7. On the Differentiation of Functions of Two or More Variables  125
        213. Let us consider first a function of only two variables x and y, which
        we will call V . Then its differential will have the form

                                 dV = pdx + qdy.

        If we let the quantity y remain constant, then dy = 0, so that the differential
        of the function V will be pdx. If, on the other hand, we let x remain
        constant, then dx = 0 and only y remains variable, so that the differential
        of V is equal to qdy. The result is that the rule for differentiating a function
        V of two variables x and y is as follows:
          Let only the first quantity x remain variable, while the second quantity y
        is treated as a constant. We take the differential of V , which will be equal
        to pdx. Then we let only the quantity y remain variable, while the other,
        x, is kept as constant and the differential is found, which will be equal to
        qdy. From these results, when we let both x and y be variable we have
        dV = pdx + qdy.
        214. In a similar way, when the function V is of three variables x, y, and
        z, the differential of this function has the form

                              dV = pdx + qdy + rdz.

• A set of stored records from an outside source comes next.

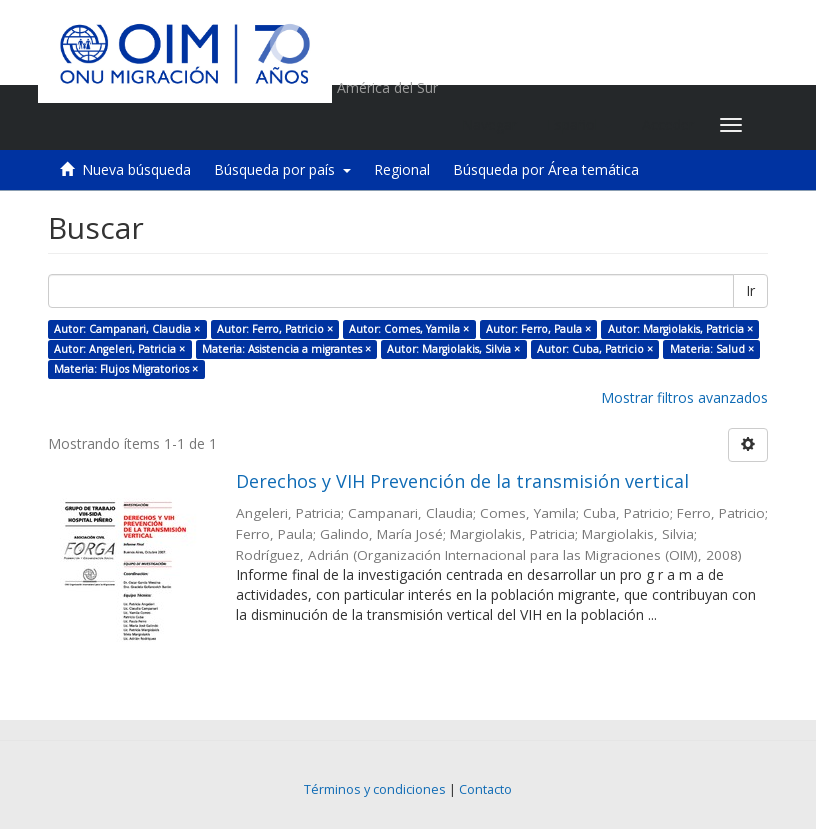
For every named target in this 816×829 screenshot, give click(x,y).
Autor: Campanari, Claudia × (127, 329)
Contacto (485, 789)
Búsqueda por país (282, 169)
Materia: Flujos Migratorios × (126, 369)
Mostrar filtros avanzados (684, 397)
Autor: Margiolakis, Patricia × (680, 329)
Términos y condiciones (375, 789)
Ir (750, 290)
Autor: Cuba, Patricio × (595, 349)
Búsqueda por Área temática (546, 169)
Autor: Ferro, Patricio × (275, 329)
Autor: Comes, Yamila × (409, 329)
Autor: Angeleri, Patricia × (119, 349)
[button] (579, 125)
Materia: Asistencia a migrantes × (286, 349)
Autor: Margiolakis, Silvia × (453, 349)
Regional (402, 169)
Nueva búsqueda (136, 169)
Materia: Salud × (712, 349)
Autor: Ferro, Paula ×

        It is clear that if only the quantity x is kept variable and the remaining y
        and z are kept constant, since dy = 0 and dz = 0, the differential of V will
        be equal to pdx. In a like manner we find the differential of V to be equal
        to qdy when x and z are constant while only y is variable. If x and y are
        treated as constants and only z is variable, we see that the differential of V
        is equal to rdz. Hence, in order to find the differential of a function of three
        or more variables, we consider individually each variable as if it alone were
        variable and then take the differential, considering the other quantities as
        constant. Then we take the sum of each of these differentials found with
        each individual quantity taken as variable. This sum will be the required
        differential of the given function.
        215. In this rule, which we have found for the differentiation of a function
        of however many variables, we have a demonstration of the general rule
        given above (paragraph 170) by means of which any function of one variable
        can be differentiated. If for each term of the function discussed in that
        place the variable is considered to be a different letter and then each term
        is successively differentiated in the way we have just prescribed, as if only
        that were variable, we then collect into one sum each of the differentials
        obtained in this way. This sum will be the desired differential after each
        of the individual letters has its value restored. Hence this rule has wide
        application to functions of several variables, no matter how they may be
        composed. Thus its use in all of differential calculus is quite wide.